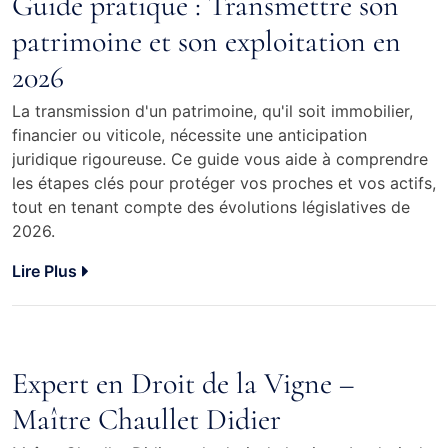
Guide pratique : Transmettre son
patrimoine et son exploitation en
2026
La transmission d'un patrimoine, qu'il soit immobilier,
financier ou viticole, nécessite une anticipation
juridique rigoureuse. Ce guide vous aide à comprendre
les étapes clés pour protéger vos proches et vos actifs,
tout en tenant compte des évolutions législatives de
2026.
Lire Plus
Expert en Droit de la Vigne –
Maître Chaullet Didier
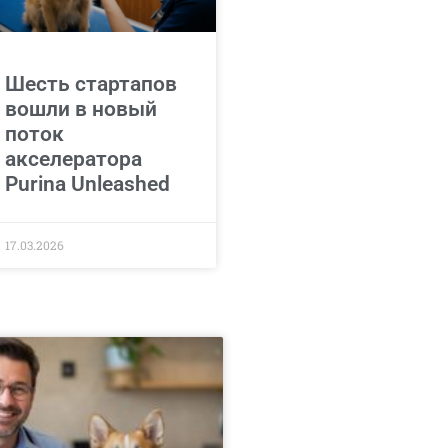
Шесть стартапов
вошли в новый
поток
акселератора
Purina Unleashed
17.03.2026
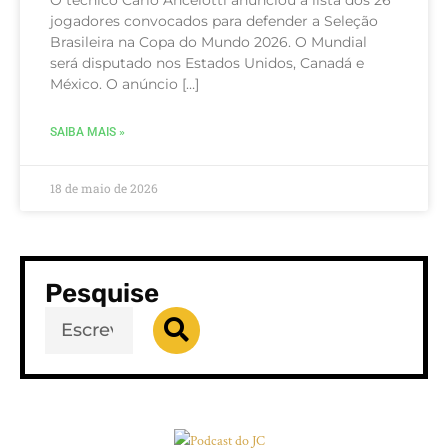
jogadores convocados para defender a Seleção
Brasileira na Copa do Mundo 2026. O Mundial
será disputado nos Estados Unidos, Canadá e
México. O anúncio […]
SAIBA MAIS »
18 de maio de 2026
Pesquise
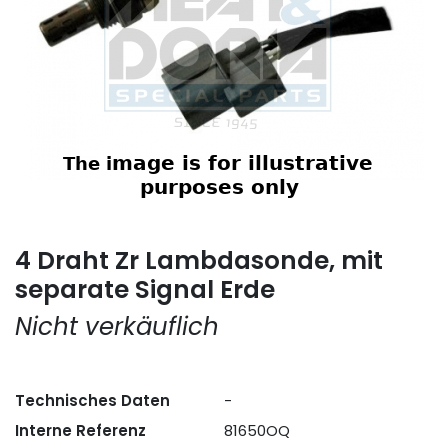
4 Draht Zr Lambdasonde, mit
separate Signal Erde
Nicht verkäuflich
Technisches Daten
-
Interne Referenz
81650OQ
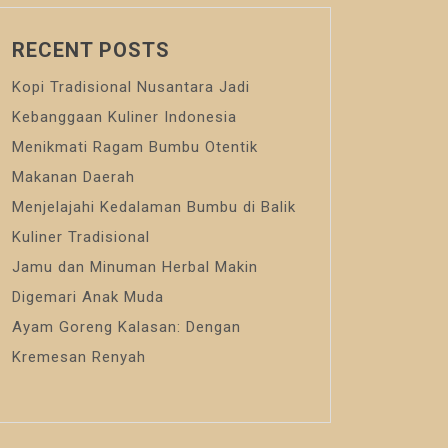
RECENT POSTS
Kopi Tradisional Nusantara Jadi
Kebanggaan Kuliner Indonesia
Menikmati Ragam Bumbu Otentik
Makanan Daerah
Menjelajahi Kedalaman Bumbu di Balik
Kuliner Tradisional
Jamu dan Minuman Herbal Makin
Digemari Anak Muda
Ayam Goreng Kalasan: Dengan
Kremesan Renyah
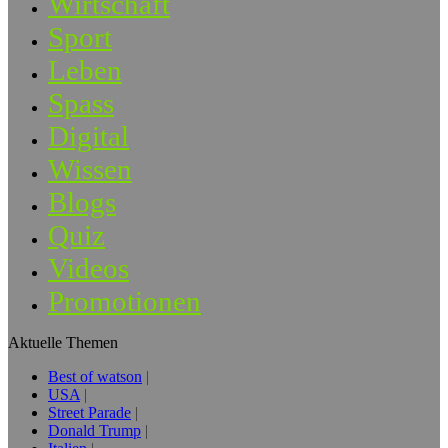
Wirtschaft
Sport
Leben
Spass
Digital
Wissen
Blogs
Quiz
Videos
Promotionen
Aktuelle Themen
Best of watson
USA
Street Parade
Donald Trump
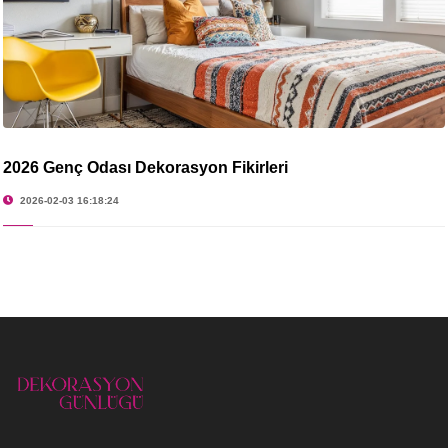
2026 Genç Odası Dekorasyon Fikirleri
2026-02-03 16:18:24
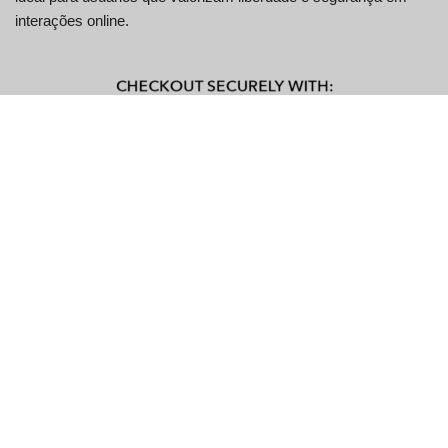
interações online.
Principais características do
CallMeChat
Recurso
Descrição
Bate-papo de
Conecte-se com pessoas de todo o mundo
vídeo aleatório
aleatoriamente
Conversas seguras garantidas para
Segurança
garantir a segurança do usuário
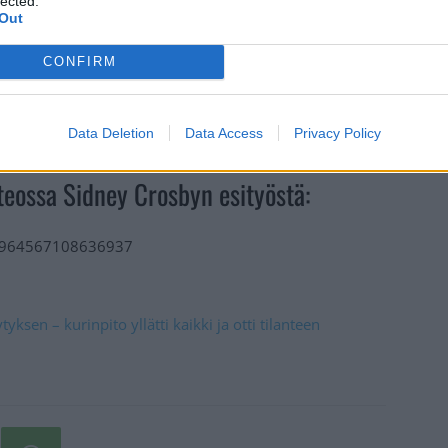
lected.
Out
CONFIRM
iveissä nyt vasta 13:ssa ottelussa. Hänen tuore
 on voimassa vielä ensi kauden 2024-25 loppuun
Data Deletion
Data Access
Privacy Policy
teossa Sidney Crosbyn esityöstä:
771964567108636937
yksen – kurinpito yllätti kaikki ja otti tilanteen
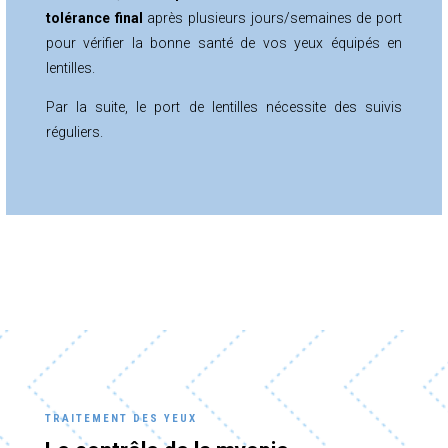
tolérance final
après plusieurs jours/semaines de port
pour vérifier la bonne santé de vos yeux équipés en
lentilles.
Par la suite, le port de lentilles nécessite des suivis
réguliers.
TRAITEMENT DES YEUX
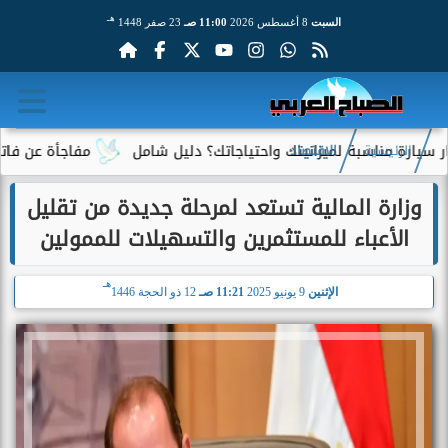
هـ
السبت
8 أغسطس 2026
11:00 صـ
23 صفر 1448
 مناسبة لميزانيتك واحتياجاتك؟ دليل شامل
مفاجأة عن فاتورة الكهر
الرئيسية
الاقتصاد
وزارة المالية تستعد لمرحلة جديدة من تقليل
الأعباء للمستثمرين والتسهيلات للممولين
هـ
الإثنين
9 يونيو 2025
11:21 صـ
12 ذو الحجة 1446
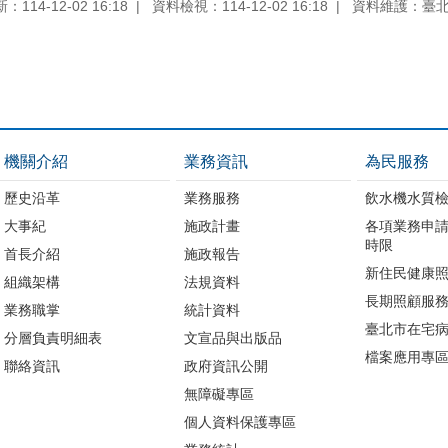
114-12-02 16:18
資料檢視：114-12-02 16:18
資料維護：臺
機關介紹
業務資訊
為民服務
歷史沿革
業務服務
飲水機水質
大事紀
施政計畫
各項業務申
時限
首長介紹
施政報告
新住民健康
組織架構
法規資料
長期照顧服
業務職掌
統計資料
臺北市在宅
分層負責明細表
文宣品與出版品
檔案應用專
聯絡資訊
政府資訊公開
無障礙專區
個人資料保護專區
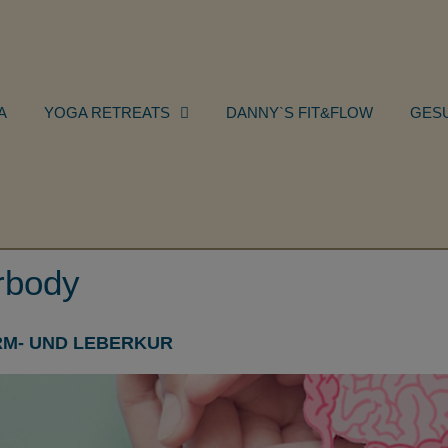
A
YOGA RETREATS
DANNY`S FIT&FLOW
GES
rbody
RM- UND LEBERKUR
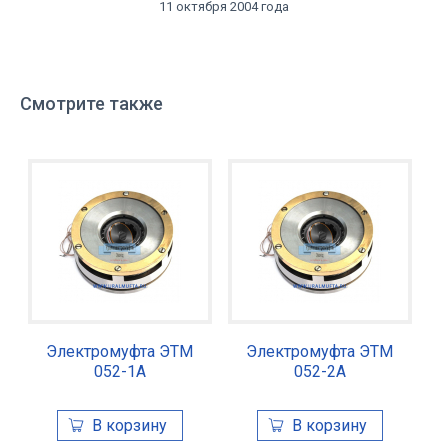
11 октября 2004 года
Смотрите также
Электромуфта ЭТМ
Электромуфта ЭТМ
052-1А
052-2А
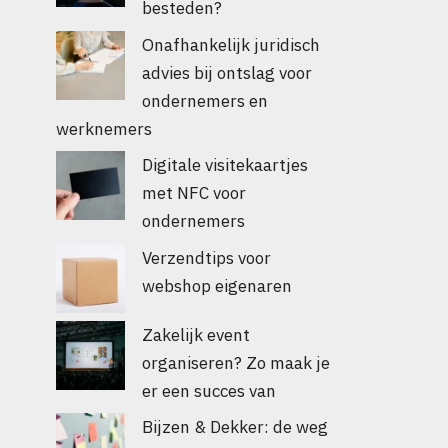
besteden?
Onafhankelijk juridisch
advies bij ontslag voor
ondernemers en
werknemers
Digitale visitekaartjes
met NFC voor
ondernemers
Verzendtips voor
webshop eigenaren
Zakelijk event
organiseren? Zo maak je
er een succes van
Bijzen & Dekker: de weg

▶ [Work item]
In the material, find each line with the word "Kuliner" and list it.

▶ [Solution to this exercise]
Kebanggaan Kuliner Indonesia
Kuliner Tradisional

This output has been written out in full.